**Task requirements**: Could you find every line in the entries below that holds the word "Rodríguez" and copy it?

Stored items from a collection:
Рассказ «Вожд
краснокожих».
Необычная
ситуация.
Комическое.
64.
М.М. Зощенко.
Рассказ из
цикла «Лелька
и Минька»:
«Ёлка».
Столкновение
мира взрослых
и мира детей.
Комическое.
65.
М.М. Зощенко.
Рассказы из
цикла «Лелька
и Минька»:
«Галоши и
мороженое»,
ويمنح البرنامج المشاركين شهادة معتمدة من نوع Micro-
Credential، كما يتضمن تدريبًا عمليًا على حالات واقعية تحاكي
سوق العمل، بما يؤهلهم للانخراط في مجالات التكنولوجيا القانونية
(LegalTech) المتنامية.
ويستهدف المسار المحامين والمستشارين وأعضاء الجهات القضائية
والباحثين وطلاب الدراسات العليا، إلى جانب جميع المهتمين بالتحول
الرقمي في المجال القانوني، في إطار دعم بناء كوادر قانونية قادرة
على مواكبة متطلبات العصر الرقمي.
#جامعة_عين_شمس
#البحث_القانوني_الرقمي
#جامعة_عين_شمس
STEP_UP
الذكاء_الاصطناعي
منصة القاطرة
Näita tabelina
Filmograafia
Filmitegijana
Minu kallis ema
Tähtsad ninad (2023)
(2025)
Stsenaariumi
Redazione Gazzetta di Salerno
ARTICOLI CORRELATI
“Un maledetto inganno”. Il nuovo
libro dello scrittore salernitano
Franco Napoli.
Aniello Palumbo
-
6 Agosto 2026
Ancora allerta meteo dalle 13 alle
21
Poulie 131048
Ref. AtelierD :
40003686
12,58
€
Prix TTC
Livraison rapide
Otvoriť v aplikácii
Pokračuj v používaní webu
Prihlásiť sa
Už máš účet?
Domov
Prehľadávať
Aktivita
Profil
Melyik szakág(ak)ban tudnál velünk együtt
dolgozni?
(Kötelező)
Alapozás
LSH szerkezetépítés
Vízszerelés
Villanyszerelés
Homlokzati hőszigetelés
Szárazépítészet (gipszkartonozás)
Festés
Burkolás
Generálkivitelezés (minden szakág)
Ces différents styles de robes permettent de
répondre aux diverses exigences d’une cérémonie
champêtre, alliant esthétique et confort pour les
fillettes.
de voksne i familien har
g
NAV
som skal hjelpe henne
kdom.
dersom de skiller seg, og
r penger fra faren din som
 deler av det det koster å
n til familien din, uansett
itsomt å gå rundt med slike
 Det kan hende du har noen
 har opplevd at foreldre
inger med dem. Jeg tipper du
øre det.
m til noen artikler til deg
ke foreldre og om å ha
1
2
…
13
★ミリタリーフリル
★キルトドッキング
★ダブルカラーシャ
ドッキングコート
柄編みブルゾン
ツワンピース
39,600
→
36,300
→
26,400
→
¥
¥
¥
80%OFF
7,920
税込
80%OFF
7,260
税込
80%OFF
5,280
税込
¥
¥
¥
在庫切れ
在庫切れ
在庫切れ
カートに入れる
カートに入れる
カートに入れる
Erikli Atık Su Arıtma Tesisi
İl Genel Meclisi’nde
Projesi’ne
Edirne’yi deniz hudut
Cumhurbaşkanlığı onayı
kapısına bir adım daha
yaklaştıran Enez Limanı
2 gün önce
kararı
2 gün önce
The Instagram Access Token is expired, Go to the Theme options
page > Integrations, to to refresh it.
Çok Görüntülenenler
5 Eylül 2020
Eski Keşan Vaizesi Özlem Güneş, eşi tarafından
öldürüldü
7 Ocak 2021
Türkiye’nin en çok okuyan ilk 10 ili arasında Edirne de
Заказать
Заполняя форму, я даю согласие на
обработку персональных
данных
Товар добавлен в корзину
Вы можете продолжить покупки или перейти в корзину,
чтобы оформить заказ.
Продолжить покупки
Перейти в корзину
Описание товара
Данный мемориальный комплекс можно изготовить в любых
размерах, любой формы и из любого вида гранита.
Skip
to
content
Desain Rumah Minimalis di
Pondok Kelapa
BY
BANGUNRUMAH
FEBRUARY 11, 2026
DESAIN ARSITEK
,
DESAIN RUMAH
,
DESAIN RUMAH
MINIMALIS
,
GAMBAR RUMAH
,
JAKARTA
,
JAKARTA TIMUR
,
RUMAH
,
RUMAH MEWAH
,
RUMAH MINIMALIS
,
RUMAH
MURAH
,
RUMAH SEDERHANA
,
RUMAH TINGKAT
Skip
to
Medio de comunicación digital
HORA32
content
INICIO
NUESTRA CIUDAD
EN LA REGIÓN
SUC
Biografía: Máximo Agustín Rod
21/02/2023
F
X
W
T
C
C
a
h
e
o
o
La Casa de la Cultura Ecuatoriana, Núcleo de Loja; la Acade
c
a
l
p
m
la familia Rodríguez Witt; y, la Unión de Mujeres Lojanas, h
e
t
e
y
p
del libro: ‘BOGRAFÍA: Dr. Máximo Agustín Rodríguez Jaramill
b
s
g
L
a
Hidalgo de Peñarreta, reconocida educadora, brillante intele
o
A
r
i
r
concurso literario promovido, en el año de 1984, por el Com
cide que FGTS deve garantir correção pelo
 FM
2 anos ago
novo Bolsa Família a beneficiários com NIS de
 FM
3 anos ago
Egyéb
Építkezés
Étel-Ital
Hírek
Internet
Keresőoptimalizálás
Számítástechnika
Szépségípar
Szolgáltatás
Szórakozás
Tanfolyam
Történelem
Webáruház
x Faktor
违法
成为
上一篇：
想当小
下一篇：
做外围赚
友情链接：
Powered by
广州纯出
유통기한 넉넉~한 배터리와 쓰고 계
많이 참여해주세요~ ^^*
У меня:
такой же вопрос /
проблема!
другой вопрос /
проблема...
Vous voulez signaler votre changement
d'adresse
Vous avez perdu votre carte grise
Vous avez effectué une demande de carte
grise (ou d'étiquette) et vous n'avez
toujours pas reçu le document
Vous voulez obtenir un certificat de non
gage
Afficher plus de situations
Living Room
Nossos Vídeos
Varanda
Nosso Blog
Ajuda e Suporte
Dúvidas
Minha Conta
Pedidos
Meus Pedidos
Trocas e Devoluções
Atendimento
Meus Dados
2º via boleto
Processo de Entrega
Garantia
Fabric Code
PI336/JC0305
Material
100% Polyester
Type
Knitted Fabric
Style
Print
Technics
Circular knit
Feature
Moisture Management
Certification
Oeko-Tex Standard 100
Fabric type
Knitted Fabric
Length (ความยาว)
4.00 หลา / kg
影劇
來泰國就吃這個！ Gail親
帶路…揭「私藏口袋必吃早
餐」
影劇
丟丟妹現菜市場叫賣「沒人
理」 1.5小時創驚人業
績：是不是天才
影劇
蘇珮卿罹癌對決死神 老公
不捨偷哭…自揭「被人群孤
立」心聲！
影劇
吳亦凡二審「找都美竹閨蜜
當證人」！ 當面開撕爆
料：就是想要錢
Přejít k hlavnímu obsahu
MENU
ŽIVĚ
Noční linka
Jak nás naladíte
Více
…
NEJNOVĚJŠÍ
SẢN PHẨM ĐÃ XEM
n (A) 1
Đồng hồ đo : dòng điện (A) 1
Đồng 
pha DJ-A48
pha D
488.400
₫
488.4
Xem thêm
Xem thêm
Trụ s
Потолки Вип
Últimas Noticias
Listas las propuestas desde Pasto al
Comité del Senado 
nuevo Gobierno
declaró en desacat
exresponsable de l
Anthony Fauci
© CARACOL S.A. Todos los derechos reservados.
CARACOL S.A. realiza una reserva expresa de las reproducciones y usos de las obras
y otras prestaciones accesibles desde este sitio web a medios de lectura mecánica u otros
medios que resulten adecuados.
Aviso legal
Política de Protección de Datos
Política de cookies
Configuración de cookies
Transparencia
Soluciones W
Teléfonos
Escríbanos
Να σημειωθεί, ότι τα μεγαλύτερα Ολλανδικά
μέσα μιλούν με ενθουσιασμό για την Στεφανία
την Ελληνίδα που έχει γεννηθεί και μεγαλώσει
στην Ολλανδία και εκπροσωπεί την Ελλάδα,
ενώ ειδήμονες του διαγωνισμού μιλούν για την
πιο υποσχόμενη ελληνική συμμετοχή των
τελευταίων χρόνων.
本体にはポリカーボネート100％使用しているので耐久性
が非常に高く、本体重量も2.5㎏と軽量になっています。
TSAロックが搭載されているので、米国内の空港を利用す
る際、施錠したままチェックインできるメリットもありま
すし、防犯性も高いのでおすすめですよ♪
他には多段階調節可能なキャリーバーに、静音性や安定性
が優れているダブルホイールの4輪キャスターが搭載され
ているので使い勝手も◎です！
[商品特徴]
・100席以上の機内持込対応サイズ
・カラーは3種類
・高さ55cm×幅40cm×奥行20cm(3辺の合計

**Exercise response**:
la familia Rodríguez Witt; y, la Unión de Mujeres Lojanas, h
del libro: ‘BOGRAFÍA: Dr. Máximo Agustín Rodríguez Jaramill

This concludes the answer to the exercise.